The Verdict: To return to an earlier point, the best of A Star is Born is found in some of its most minute episodes. Jackson shares a hungover interlude of comfort with his next-door neighbor (Dave Chappelle), and Cooper the director offers a window into how unnaturally charismatic even the sloppiest rock stars are, and why the people who know them best usually seem to take a kinder hand.
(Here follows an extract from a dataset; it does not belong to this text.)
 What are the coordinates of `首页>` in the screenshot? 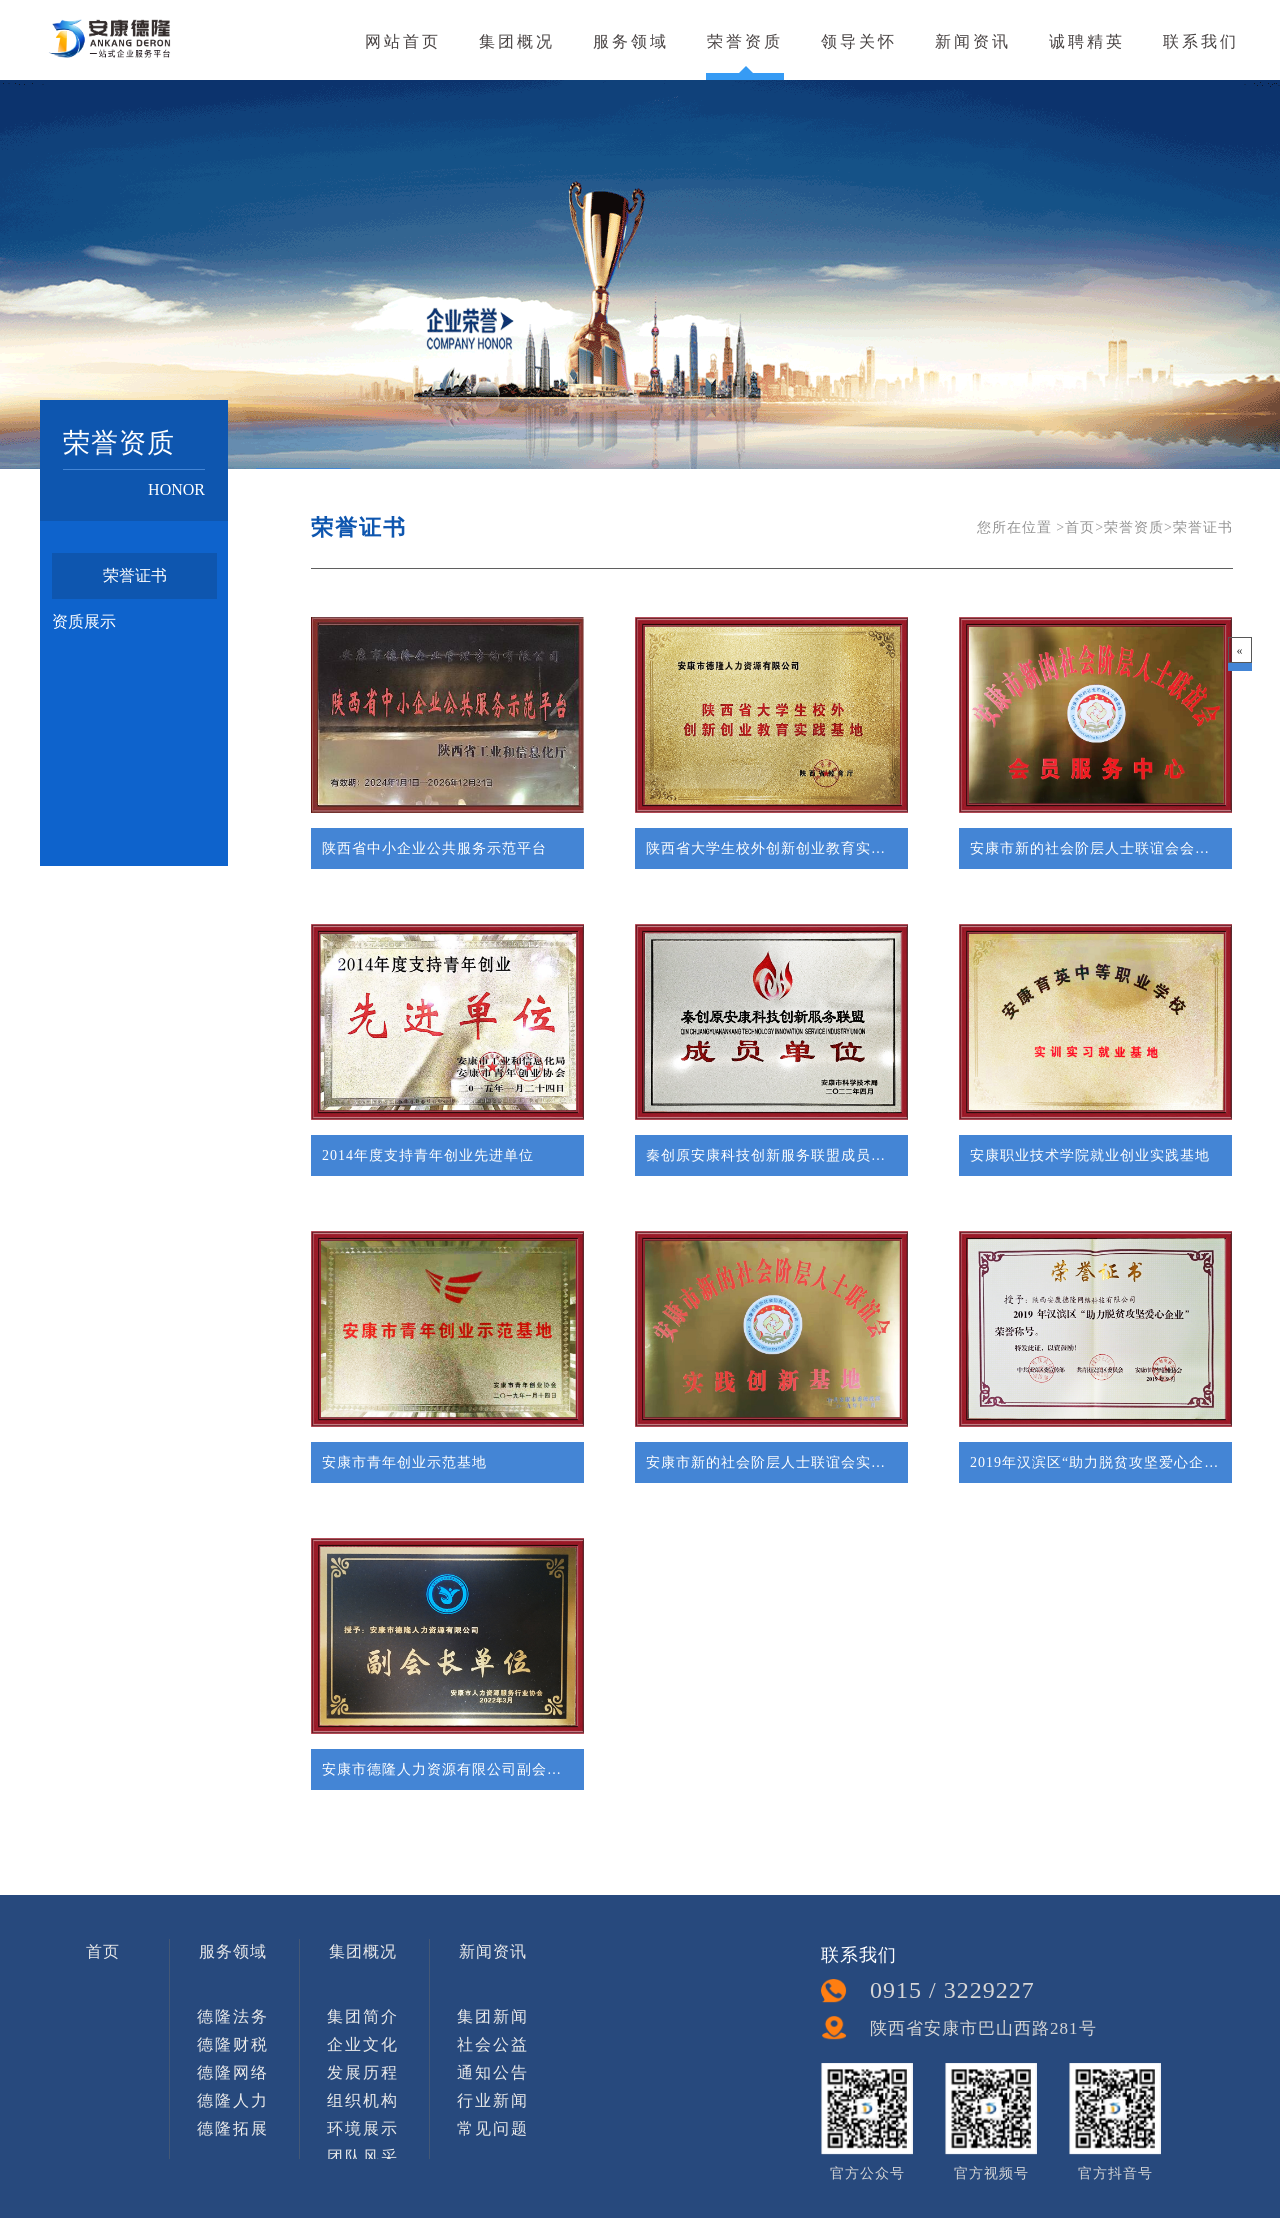 It's located at (1084, 527).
Ally helps Jackson’s embattled brother/roadie Bobby (Sam Elliott) drag him into bed after he drinks himself unconscious, and they share a knowing exchange about the magnetism of his talents, even as both remain aware that he’s burning every candle at every end. A Star is Born is refreshingly unsentimental about what a come-up in the entertainment industry looks like, and while Jackson occasionally begins to read like a Walk Hard-level caricature of a troubled artist, the film carries itself knowingly when it comes to lingering over the things people force themselves to do, just for the sake of maintaining comfortable illusions.

There’s an emotional gravity to A Star is Born that goes a long way toward both setting it apart from its predecessors and situating it as one of the substantial modern studio love stories. Like many of the great ones, it’s messy, preoccupied with opportunities for showy displays of actorly craft. But also like many of the great ones, its stars generate the kind of chemistry that can’t be faked onscreen. Cooper may be playing to the back of the house, but he’s visibly giving it every fiber of his being every time he’s onscreen. Gaga may naturally radiate star quality, but she dials it back to deliver a performance that’s all jangled nerves and jaw-dropping vocal delivery. A Star is Born isn’t a new love story, or even an especially unique one. But it’s a traditional love story told supremely well, and sometimes that’s exactly what audiences go to the movies to see.

Where’s It Playing?: A Star is Born is opening wide around the country and kicking off Oscar season in earnest this Friday, October 5th.